The American journey of The Tears of Achilles has benefited from the efficient and invaluable help of my friends Susan Rubin Suleiman, professor of French literature and comparative literature at Harvard University, and Astrid von Busekist, professor of political theory at Sciences Po Paris.
Finally, my affectionate thoughts go to a loyal friend and fellow student of Nicole Loraux, Ioanna Papadopoulou, who has put her exceptional weaving skills into motion, patiently creating a bond between my book and the Center for Hellenic Studies.

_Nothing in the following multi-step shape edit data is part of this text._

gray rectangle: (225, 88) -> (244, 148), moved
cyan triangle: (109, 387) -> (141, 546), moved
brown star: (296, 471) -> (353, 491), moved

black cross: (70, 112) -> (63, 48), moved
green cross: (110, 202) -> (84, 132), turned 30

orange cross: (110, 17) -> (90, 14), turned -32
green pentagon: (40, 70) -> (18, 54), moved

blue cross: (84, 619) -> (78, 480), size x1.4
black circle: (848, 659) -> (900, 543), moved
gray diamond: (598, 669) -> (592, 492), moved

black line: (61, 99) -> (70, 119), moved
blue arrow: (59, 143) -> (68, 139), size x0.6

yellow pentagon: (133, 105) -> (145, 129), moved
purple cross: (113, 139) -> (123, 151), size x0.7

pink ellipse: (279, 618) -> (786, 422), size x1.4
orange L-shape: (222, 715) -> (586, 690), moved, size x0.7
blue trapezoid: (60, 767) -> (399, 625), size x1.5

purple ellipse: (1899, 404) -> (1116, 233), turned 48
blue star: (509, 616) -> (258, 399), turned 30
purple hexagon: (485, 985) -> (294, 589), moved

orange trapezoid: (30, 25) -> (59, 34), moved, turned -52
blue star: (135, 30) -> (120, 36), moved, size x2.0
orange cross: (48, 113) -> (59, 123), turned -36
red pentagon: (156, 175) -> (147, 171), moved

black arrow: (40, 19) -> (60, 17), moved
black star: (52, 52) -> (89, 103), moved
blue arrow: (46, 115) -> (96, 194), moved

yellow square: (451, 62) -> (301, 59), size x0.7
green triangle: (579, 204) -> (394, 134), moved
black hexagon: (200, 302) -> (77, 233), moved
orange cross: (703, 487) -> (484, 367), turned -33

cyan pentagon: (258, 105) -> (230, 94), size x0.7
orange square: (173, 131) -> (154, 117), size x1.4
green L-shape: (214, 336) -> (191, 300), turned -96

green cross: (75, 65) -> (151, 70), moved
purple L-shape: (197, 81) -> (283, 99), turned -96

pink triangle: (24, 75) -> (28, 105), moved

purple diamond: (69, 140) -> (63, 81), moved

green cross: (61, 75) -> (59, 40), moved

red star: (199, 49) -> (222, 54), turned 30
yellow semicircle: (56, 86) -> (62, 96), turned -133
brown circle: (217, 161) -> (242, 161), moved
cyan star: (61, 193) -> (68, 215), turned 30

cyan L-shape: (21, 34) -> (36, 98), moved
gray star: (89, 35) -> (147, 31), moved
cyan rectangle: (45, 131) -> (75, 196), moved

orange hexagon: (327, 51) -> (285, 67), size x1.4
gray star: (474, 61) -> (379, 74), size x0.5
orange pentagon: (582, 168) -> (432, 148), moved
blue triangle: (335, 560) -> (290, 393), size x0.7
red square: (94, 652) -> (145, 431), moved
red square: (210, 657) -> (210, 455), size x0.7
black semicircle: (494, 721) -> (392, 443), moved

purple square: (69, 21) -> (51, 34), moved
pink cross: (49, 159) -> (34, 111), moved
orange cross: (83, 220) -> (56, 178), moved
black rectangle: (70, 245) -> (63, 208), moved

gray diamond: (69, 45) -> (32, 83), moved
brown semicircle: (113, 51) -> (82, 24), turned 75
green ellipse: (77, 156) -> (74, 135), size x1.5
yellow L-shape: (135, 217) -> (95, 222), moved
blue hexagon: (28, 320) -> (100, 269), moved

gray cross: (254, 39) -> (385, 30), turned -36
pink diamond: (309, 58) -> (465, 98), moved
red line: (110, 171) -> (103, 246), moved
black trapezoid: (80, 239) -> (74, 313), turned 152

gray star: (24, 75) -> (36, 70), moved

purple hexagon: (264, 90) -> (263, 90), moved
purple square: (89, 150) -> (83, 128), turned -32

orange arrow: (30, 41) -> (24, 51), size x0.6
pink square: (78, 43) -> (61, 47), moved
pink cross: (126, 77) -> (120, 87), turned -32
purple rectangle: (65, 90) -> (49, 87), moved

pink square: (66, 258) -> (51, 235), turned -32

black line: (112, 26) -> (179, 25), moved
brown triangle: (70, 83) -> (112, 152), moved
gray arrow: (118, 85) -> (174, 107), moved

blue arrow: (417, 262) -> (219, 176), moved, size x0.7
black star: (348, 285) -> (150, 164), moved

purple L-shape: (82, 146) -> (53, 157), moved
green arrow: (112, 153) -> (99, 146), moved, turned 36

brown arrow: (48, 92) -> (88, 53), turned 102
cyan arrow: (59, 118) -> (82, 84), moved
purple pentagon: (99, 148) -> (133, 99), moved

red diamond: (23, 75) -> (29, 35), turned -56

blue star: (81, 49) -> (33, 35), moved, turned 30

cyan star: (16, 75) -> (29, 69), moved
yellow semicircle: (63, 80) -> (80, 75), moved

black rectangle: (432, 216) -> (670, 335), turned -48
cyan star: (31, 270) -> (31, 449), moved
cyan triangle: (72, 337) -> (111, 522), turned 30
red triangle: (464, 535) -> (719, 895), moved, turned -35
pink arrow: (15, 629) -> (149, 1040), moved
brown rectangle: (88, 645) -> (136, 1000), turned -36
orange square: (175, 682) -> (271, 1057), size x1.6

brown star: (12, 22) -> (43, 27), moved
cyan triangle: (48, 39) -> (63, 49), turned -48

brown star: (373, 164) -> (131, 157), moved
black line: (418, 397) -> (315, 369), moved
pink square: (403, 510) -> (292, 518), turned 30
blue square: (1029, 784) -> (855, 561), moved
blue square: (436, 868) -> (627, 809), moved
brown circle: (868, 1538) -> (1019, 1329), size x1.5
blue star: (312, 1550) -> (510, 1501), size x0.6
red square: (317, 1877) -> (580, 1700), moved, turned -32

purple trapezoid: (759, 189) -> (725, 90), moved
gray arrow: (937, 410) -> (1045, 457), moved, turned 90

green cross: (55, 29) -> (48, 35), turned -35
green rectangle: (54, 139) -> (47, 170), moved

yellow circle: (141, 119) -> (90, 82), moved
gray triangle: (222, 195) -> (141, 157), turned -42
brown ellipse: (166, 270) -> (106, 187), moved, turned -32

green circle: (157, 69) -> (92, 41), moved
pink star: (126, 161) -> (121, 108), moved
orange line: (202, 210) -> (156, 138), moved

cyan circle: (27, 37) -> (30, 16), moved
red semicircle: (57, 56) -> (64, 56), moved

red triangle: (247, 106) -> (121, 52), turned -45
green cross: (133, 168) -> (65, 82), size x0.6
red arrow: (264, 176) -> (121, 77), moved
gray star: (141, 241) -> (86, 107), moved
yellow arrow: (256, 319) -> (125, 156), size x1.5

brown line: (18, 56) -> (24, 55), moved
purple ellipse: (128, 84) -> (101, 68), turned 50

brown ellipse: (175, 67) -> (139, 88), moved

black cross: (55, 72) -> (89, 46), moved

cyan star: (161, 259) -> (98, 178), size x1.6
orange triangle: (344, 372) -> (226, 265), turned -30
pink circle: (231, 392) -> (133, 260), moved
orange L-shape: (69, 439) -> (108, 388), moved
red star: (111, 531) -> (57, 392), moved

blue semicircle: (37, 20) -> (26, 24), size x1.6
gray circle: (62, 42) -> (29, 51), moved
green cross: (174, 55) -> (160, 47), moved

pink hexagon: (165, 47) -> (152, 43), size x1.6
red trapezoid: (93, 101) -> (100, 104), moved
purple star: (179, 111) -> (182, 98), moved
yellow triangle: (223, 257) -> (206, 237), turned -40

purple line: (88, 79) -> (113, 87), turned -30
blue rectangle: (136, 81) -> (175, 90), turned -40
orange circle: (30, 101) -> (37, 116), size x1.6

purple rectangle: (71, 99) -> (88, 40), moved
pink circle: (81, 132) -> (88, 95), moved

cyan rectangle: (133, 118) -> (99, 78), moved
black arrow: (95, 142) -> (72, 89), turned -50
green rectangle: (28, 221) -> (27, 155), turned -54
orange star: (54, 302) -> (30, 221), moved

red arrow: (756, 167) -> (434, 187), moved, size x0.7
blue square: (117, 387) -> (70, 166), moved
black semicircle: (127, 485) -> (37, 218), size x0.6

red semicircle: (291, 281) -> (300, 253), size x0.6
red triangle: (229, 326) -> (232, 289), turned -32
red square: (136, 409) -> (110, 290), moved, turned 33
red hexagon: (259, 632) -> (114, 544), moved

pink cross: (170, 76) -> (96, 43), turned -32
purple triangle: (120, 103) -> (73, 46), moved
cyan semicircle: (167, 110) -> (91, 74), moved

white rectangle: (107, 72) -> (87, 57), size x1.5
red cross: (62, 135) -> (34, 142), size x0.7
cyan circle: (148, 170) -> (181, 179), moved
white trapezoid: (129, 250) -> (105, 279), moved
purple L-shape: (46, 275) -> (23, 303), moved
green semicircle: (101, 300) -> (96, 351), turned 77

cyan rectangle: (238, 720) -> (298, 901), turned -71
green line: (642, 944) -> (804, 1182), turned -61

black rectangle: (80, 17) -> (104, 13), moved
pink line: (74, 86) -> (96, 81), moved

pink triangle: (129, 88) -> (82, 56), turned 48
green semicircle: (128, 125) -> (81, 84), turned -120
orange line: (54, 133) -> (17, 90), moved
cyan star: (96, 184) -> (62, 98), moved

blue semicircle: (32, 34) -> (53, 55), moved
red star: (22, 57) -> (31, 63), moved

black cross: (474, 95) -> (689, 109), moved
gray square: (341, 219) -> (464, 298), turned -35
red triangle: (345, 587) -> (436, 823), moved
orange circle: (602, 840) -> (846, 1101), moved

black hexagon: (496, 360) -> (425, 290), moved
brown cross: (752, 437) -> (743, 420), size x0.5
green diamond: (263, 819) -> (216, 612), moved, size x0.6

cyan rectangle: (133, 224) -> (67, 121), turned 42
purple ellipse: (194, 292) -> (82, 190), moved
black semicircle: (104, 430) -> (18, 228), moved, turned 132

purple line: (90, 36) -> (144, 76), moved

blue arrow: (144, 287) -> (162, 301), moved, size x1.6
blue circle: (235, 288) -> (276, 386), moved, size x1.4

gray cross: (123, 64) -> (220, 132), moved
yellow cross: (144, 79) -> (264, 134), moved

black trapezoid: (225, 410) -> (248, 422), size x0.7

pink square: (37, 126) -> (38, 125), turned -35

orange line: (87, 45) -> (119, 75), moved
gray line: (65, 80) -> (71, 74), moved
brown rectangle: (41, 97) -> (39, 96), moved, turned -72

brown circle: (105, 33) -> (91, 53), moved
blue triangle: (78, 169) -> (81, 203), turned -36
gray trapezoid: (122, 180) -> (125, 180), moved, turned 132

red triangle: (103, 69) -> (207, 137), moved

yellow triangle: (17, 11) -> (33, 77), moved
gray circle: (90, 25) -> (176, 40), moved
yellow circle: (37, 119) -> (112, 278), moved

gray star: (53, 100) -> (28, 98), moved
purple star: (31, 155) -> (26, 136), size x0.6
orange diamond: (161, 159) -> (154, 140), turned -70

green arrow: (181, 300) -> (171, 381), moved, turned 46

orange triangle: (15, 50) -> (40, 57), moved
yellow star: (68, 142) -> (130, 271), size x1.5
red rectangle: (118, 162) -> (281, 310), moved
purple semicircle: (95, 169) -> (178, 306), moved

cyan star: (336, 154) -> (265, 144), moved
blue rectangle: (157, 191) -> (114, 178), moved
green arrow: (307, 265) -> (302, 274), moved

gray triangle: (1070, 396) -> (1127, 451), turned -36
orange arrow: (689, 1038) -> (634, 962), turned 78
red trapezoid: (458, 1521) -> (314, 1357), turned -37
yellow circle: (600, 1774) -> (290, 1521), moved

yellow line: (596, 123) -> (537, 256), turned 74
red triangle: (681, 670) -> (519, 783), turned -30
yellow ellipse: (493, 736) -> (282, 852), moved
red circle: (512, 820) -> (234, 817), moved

In 1984, I dedicated Les Larmes d’Achille to my parents. Today, thanks to the new life provided by the Center for Hellenic Studies, I am happy to offer The Tears of Achilles to Christophe, my husband, and our two children, Noémie and Emmanuel. They are “my sweet light.”
Paris, March 2017
[ back ] 1. Les larmes d’Achille. Le héros, la femme et la souffrance dans la poésie d’Homère, published in the series “L’aventure humaine” (Paris: Albin Michel, 1984), with a foreword by Pierre Vidal-Naquet; also reprinted in paperback by Editions du Félin (Paris, 2010).
[ back ] 2. Also published as The Children of Athena. Athenian Ideas about Citizenship and the Division between the Sexes (Princeton, 1993).
[ back ] 3. Also published as The Experiences of Tiresias (Princeton, 1995; reprinted 2014).
[ back ] 4. The address of the Center for Comparative Research on Ancient Societies (Centre de recherches comparées sur les sociétés anciennes, CNRS/EHESS).